Hardin County Historical Museum

Back in October, I had to opportunity to visit the Hardin County Historical Museum in beautiful Kenton, Ohio. I've wanted to visit Hardin County for a long time having read and enjoyed Wheeler McMillen's book "Ohio Farm" which tells the story of late 19th/early 20th century farm life; McMillen's farm was located near McGuffey. Kenton itself is a bustling county seat but has lots of old buildings and is a delight to visit. The museum, located in the Sullivan-Johnson House at 223 N. Main St., proved to be a nice place to visit and had some interesting Civil War artifacts as well as a large collection of cast iron toys from the Kenton Hardware Co., a famous name in cast iron toys. https://www.hardinmuseums.org/

Here are a few of the highlights:

Brigadier General James Sidney Robinson
The pre-eminent local Civil War hero, General Robinson served in the 82nd Ohio Volunteer Infantry and was wounded at Gettysburg (like Captain Alfred E. Lee) and later was promoted to brigade command with the 20th Corps. Captain Lee served on his staff so naturally I was very interested in the museum's collection of General Robinson's items, which including his spyglasses, epaulets, and saddle.

Another very interesting fact is that Hardin County is the home of two Medal of Honor recipients, including the first soldier awarded the medal, Jacob Parrott of the 33rd Ohio Volunteer Infantry.

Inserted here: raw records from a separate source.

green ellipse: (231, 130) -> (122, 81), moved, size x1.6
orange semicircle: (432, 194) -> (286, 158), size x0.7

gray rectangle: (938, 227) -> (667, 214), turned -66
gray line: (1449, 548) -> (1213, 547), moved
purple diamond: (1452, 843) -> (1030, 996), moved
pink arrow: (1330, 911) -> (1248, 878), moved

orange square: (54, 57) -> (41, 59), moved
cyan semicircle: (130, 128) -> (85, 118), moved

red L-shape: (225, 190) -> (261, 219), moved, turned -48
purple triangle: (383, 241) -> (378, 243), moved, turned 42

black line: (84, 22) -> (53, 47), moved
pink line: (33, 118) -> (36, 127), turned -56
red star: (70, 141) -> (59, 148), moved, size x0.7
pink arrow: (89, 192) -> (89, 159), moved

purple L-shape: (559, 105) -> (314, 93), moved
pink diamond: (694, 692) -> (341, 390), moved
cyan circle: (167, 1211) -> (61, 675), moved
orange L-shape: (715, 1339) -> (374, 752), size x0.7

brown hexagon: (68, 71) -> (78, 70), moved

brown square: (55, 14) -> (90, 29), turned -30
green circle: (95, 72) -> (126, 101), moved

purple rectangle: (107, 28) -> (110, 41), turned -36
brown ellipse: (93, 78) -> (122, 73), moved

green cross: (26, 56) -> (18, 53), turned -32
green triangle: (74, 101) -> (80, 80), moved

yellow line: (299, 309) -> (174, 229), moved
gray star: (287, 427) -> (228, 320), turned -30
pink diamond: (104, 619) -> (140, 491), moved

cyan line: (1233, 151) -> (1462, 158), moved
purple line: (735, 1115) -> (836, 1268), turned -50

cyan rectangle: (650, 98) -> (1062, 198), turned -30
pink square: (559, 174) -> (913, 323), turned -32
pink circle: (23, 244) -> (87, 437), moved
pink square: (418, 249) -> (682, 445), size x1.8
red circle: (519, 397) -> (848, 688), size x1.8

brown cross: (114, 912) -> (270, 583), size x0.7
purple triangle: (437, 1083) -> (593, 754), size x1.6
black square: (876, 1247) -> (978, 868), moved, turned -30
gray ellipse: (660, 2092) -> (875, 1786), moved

Jacob Parrott served as part of Andrew's Raiders. The second individual to receive the medal was Delano Morey of the 82nd Ohio who was awarded the medal for bravery displayed at the Battle of McDowell on May 8, 1862.

Jacob Parrott: http://valor.militarytimes.com/recipient.php?recipientid=1433
Delano Morey: http://valor.militarytimes.com/recipient.php?recipientid=636

The museum has both medals (Parrott's original medal is at West Point) on display in the war room.

Another item that really intrigued me was this hair ring woven from the hair of 65 Civil War soldiers that passed through Kenton in the final year of the war. They have documentation on who these soldiers were, and I must admit that this is the first time I'd ever seen an article quite like this.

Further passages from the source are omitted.